A softward for generating Start-End and Start-Normalized Length Diagrams from Aligned Hierarchies for Music-Based Data.
Melissa R. McGuirl, Katherine M. Kinnaird, Claire Savard, Erin Bugbee.
For questions/comments please contact Melissa R. McGuirl at melissa_mcguirl@brown.edu.
This software addresses the cover-song task for music-based data.
This software takes as input a collection of .mat files containing Aligned Hierarchies data stored in variables called 'full_key' and 'full_matrix_no,' where 'full_matrix_no' is a matrix indicating where the repeated structures start and 'full_key' is a vector containing the length of the repeated structures in each row.
Precision and Recall values for mutual k-nearest neighbor matching on SE/SNL diagrams for the cover song task.
- Wasserstein Inner Norm: Value in [1.0, Infinity]
- Wasserstein Outer Norm: Value in [1.0, Infinity] (note, when the outer norm =infinit you are using the Bottleneck metric. In this case the inner norm is automatically set to l-infinity)
- Normalization (for run_SNLD.py): 'none' for no mormalization, 'std' for ordinary normalization, or 'cheb' for chebyshev normalization.
- Alpha: Scaling parameter alpha, alpha = 1 indicates no scaling.
python run_SE.py [-h HELP_MENU] -I INPUT_DIRECTORY -w INNER_NORM -W OUTER_NORM python run_SNLD.py [-h HELP_MENU] -I INPUT_DIRECTORY -N NORMALIZATION -A ALPHA -w INNER_NORM -W OUTER_NORM
Hera (available here: https://bitbucket.org/grey_narn/hera.git), Python 2.7, numpy, scipy, sklearn
IMPORTANT: If you are using hera to compute distances between SL or SnL diagrams, you must first modify the hera source code to move the 'diagonal' to the y-axis.
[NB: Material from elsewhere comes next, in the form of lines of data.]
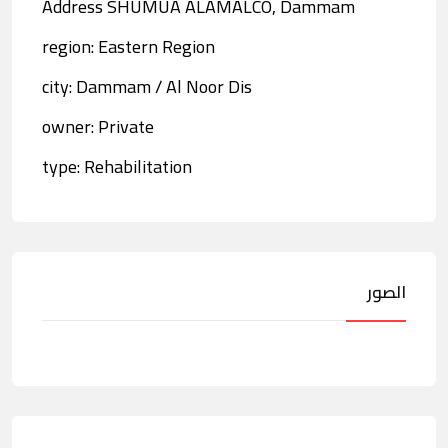
Address SHUMUA ALAMALCO, Dammam
region: Eastern Region
city: Dammam / Al Noor Dis
owner: Private
type: Rehabilitation
الصور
This should be done in basic_defs.cpp for both the Wasserstein and Bottleneck codes.
- python run_E.py -I ../data/Thresh01_ShingleNumber6/ -w 2 -W 2 (SE diagrams with 2-2 Wasserstein metric)
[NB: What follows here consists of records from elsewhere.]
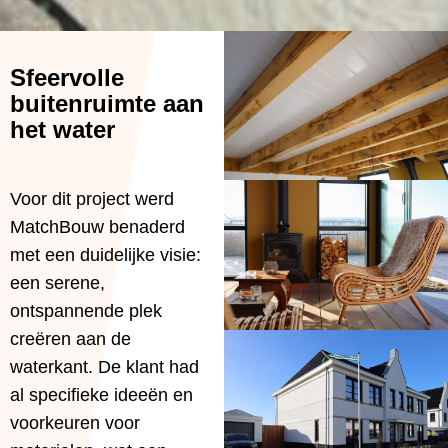
Sfeervolle
buitenruimte aan
het water
Voor dit project werd
MatchBouw benaderd
met een duidelijke visie:
een serene,
ontspannende plek
creëren aan de
waterkant. De klant had
al specifieke ideeën en
voorkeuren voor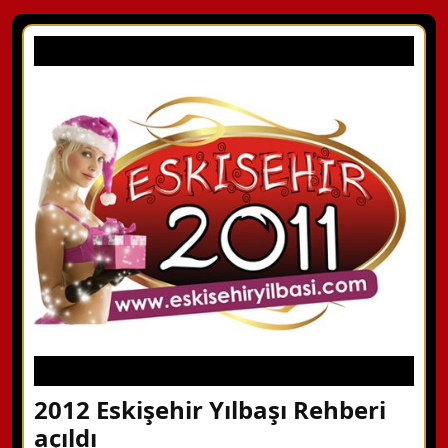
2012 Eskişehir Yılbaşı Rehberi
açıldı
- python run_SNLD.py -I ../data/Thresh01_ShingleNumber6/ -N none -A 0 -w 2 -W 2 (SL diagrams with 2-2 Wasserstein metric)
- python run_SNLD.py -I ../data/Thresh01_ShingleNumber6/ -N std -A 1 -w 2 -W 2 (SNL diagrams with standard normalization (M = maximum start time), alpha=1, and the 2-2 Wasserstein metric)
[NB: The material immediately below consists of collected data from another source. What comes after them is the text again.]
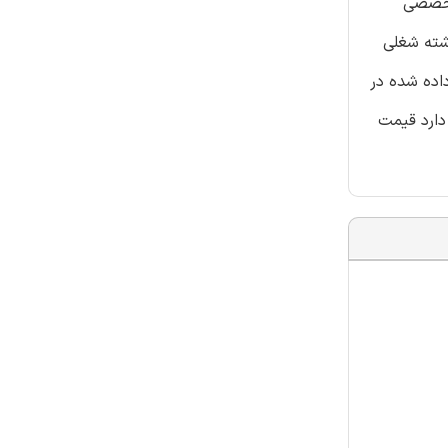
 تخصصی
شته شغلی
نمونه سوالات قرار داده شده در
دارد قیمت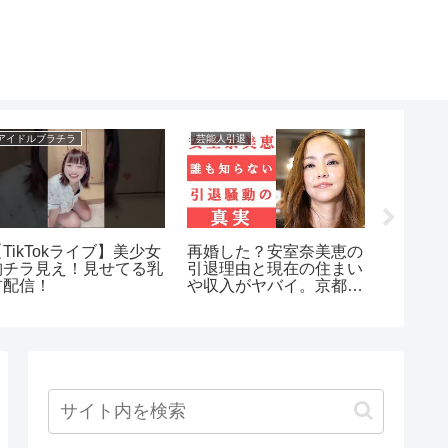
アイドルブラチラ
芸能人引退
アイドル浮
TikTokライブ】美少女
再婚した？安室奈美恵の
じんたん
胸チラ見え！見せてる乳
引退理由と現在の住まい
気して
首配信！
や収入がヤバイ。京都の
【まど
スーパーでの目撃情報や
西茂弘との関係は？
- python run_SNLD.py -I ../data/Thresh01_ShingleNumber6/ -N cheb -A 10 -w inf -W inf (SNL diagrams with chebyshev normalization, alpha=10, and the infinity-Bottleneck metric)
- Extract start-end diagrams or start-normalized length diagrams from Aligned Hierarchies
- Normalize start times using chebyshev/standard norm (if specified)
- Compute Wasserstein or Bottleneck distances between all diagrams in the dataset
- Use mutual k-nearest neighbor to pair songs
- Generate truth (exanded version of each song pairs with non-expanded version)
- Compare to true pairing with SE/SNL mutual-KNN pairing
- Compute precision and recall
- python TREE.py -h
- Make sofware flexible for cases where truth is not known
- Save mutual knn results to text file
This accompanying paper for this sofware is:
For more information on Aligned Hierarchies see:
- K. M. Kinnaird. Aligned Hierarchies: A Multi-Scale Structure-based Representation For Music-Based Data Streams. Proceedings of the 17th ISMIR Conference, New York City, 2016.